Remember, you only need an dedicated iterface for each exit-node you want to use. If you only wanted Site B to be an exit node, and not use any exit node itself, it could look like this

SiteA: 
  a: b

SiteB:
  b: a, c

SiteC
  c: b

Additionally, you could host mobile devices on any of these nodes, and you wouldn't use a phone as an exit node. (hopefully!) The only rule is there can only be one exit node per wireguard interface.

Watch out for MTU/MSS issues

Wireguard automatically sets the Don't Fragment (DF) bit on its packets, so it is important that the MTU is sized accordingly.

Assuming IPv4, MSS is the payload of the packet, and the MTU is the payload + the TCP and IP headers. The TCP and IP headers are 20 bytes each, so MTU is always 40 greater than MSS.

Wireguard packets have 60-byte header for IPv4, and 80-byte header for IPv6.. So the recommendation is at minimum use physical network MTU (usually 1500 for Ethernet, but less for ppp) - 60. However, Tailscale has found that using 1280 is a better safe "works everywhere" value, so these scripts follow that recommendation. Technically, you could use something called Path Maximum Transfer Unit (PMTU) which automatically attempts to discover the appropriate MTU value for your network, but it relies on ICMP being correctly set up and not blocked anywhere on your network.
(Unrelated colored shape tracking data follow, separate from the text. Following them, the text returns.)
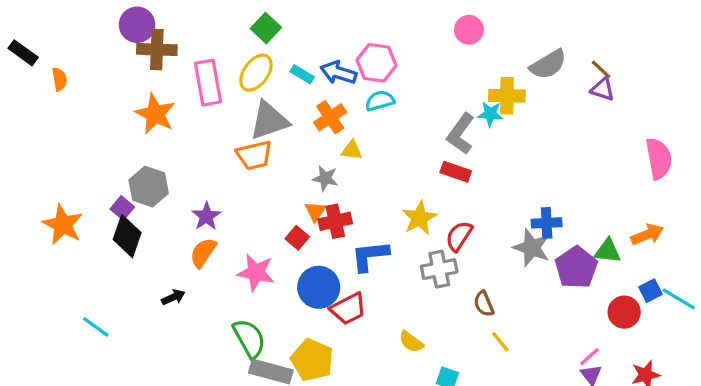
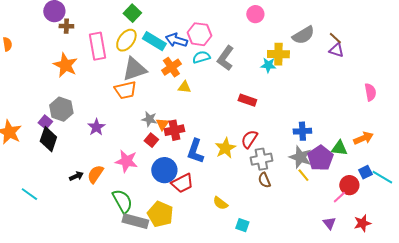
brown cross: (157, 50) -> (66, 26), size x0.6
cyan rectangle: (302, 74) -> (154, 41), size x1.6
gray L-shape: (461, 134) -> (225, 58), moved
pink semicircle: (659, 159) -> (370, 92), size x0.7
gray star: (325, 178) -> (149, 119), moved
yellow star: (419, 218) -> (225, 148), moved
gray star: (532, 248) -> (300, 157), moved
orange semicircle: (203, 253) -> (95, 174), moved
blue L-shape: (370, 256) -> (195, 151), turned -65
gray cross: (439, 269) -> (261, 159), moved
yellow line: (500, 342) -> (303, 175), moved
pink line: (589, 357) -> (339, 197), moved

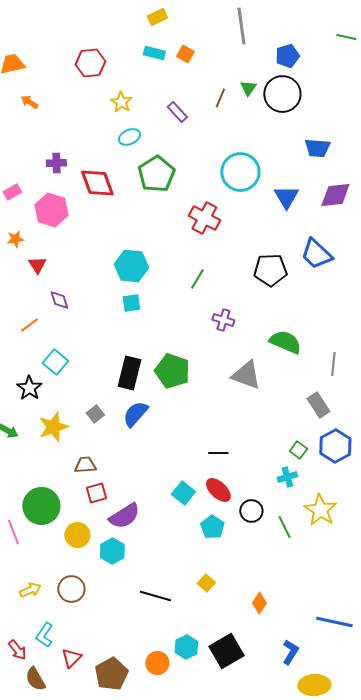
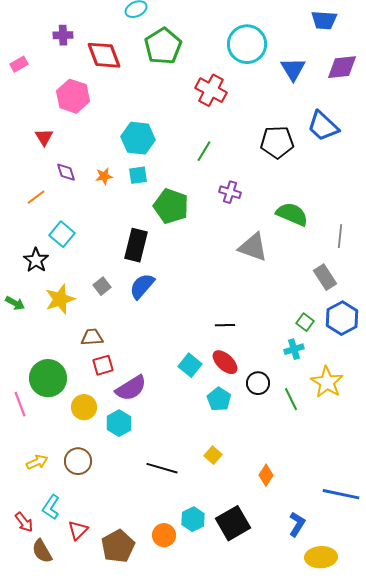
pink hexagon: (51, 210) -> (73, 96), moved
orange star: (15, 239) -> (104, 176), moved
green pentagon: (172, 371) -> (171, 206), moved

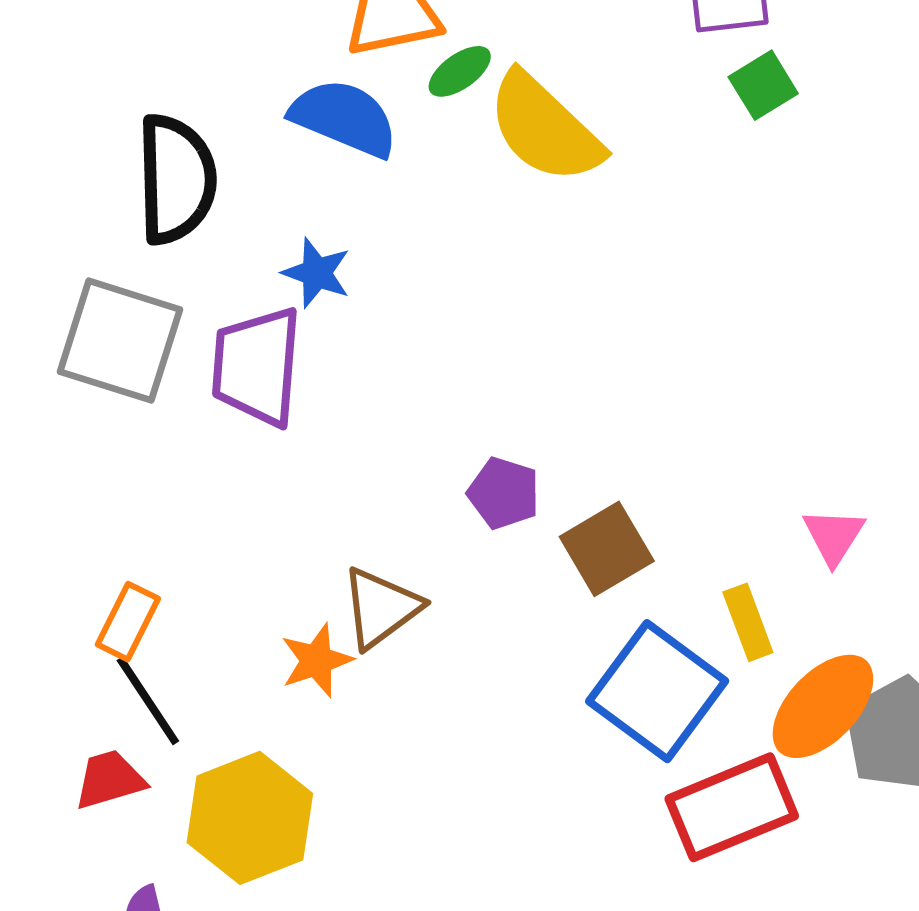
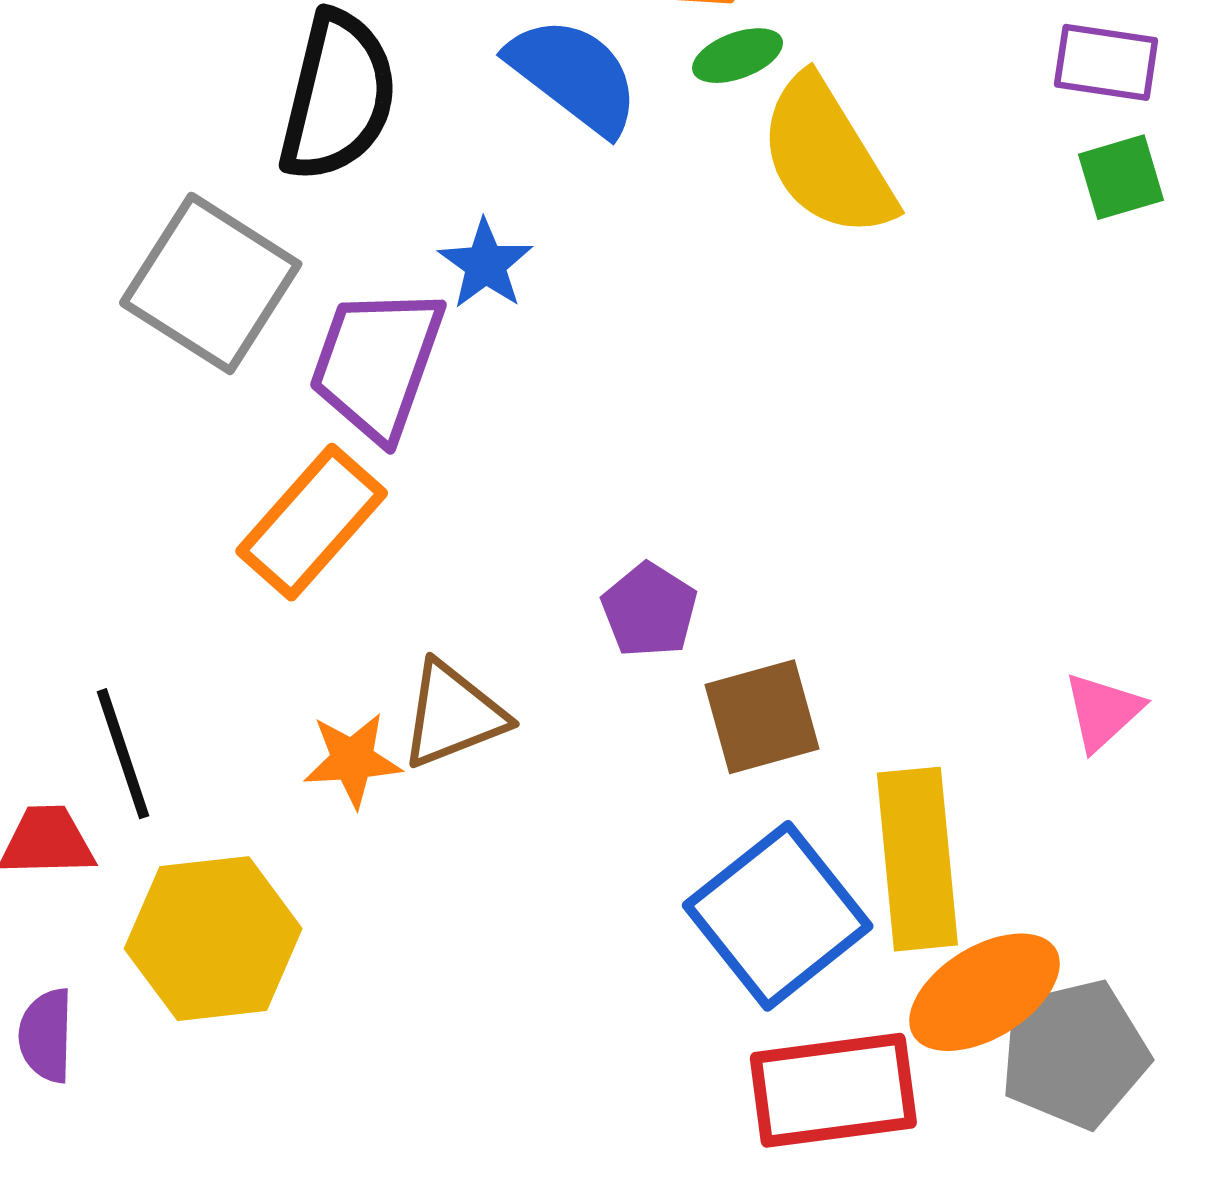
pink triangle: (834, 536) -> (1103, 711), moved
orange rectangle: (128, 622) -> (312, 522), moved, size x1.5
yellow rectangle: (748, 622) -> (917, 859), size x1.8

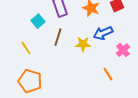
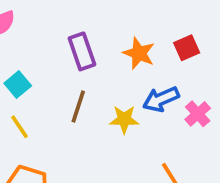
cyan square: (38, 21) -> (18, 84), moved
pink cross: (123, 50) -> (198, 114), moved

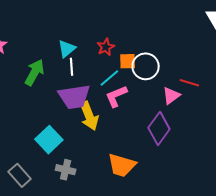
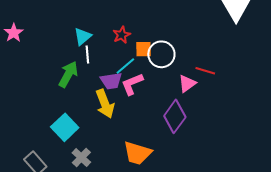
green arrow: (34, 72) -> (68, 74), moved
purple trapezoid: (74, 97) -> (111, 81), moved, size x0.7
gray cross: (66, 170) -> (81, 157), turned 30

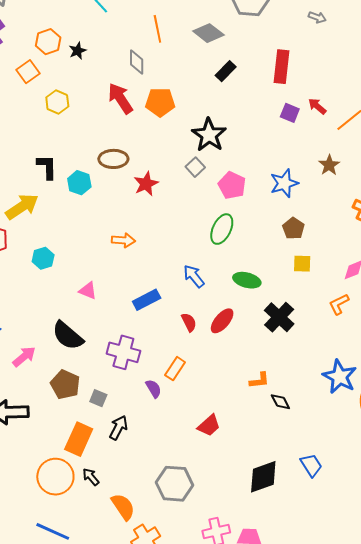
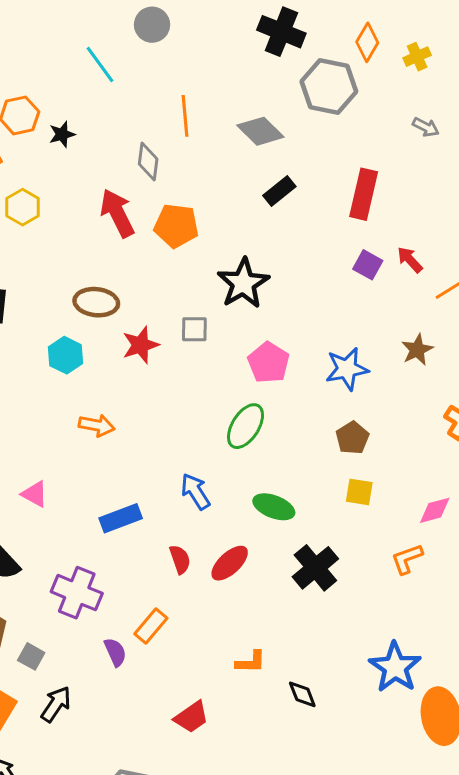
gray square: (195, 167) -> (194, 329), moved, turned 36
cyan hexagon: (79, 183) -> (66, 355), moved
orange L-shape: (259, 380) -> (251, 662), moved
Additionally, ALL routers beyond the Wireguard interface (the uplink in the case of exit nodes) must obey by the maximum MTU. But, maybe its an ethernet router and uses a phsyical MTU of 1500. The response packets that come back from the uplink may be too big to tunnel back into wireguard. If your looking at tcpdump -i eth0 you may find messages like this

11:19:22.309296 IP 10.10.10.135 > 192.168.100.4: ICMP 10.10.10.135 unreachable - need to frag (mtu 1280), length 36

To prevent this, the script will automatically clamp the MSS to the same MTU as specificed by the wireguard interface. This wil cause the return packets to be properly sized to fit within the wireguard tunnel.

Watch out for the rp_filter

On some linux distros, like Ubuntu, the default value for net.ipv4.conf.all.rp_filter is 2. On other distros, like Alpine, the value is set to 1. On the UDM pro, the value is also set to 1. If you find yourself scratching your head, looking at tcpdump output, and noticing that packets are getting across the WG interface, but are not being routed - and you checked all the routing rules, tables, and iptable filters, you might think your going crazy.

By the way, looking at the netfilter diagram, and liberally adding LOG rules (iptables -t <table> -A <chain-name> -j LOG --log-prefix 'log-id') throughout all of the various filters - but specially before/after the 'routing decision' circles is a very good way to help identify problems.

Well, no - there is a special filter in the kernel that attemps to validate the origin of the packets. It does this by swapping the source/destingation, and then attempts to route this packet. If the packet goes back out the same way it came in, it passes. Otherwise, it is dropped. It does this to prevent DDOS and rogue clients attempting to forge packets within the network. However, for the WG portals script, this is exactly what we want. The quick solution is to just change rp_filter to be 2, which loosens the validation. However, this may not be great when running on the UDM pro, as your main boundary protection from the raw internet. Luckily, it seems that UDM doesn't have this problem, likely because somewhere deep in its iptables configuration, it knows how to deal with this. Tailscale seems like its affected by this problem. Though, wg-quick seems to have a mitigation where it uses a system where it copies the fwmark from individual packets to the connection on the way out, and then restores the mark when the packets come back in. However, I have not yet gotten this to work. For now, I'm just setting rp_filter to 2, on systems that I know require it. Much more info over at stack overflow.

Future direction

Two main areas that I would like to add:

  1. IPv6 support. This would require NATing IPv6, which seems like it would be fun.
  2. NAT Traversal, possibly using this.

Also, key distribution, but that seems like it would be very non-trivial, and if I did that, I'd basically have invented my own Tailscale clone.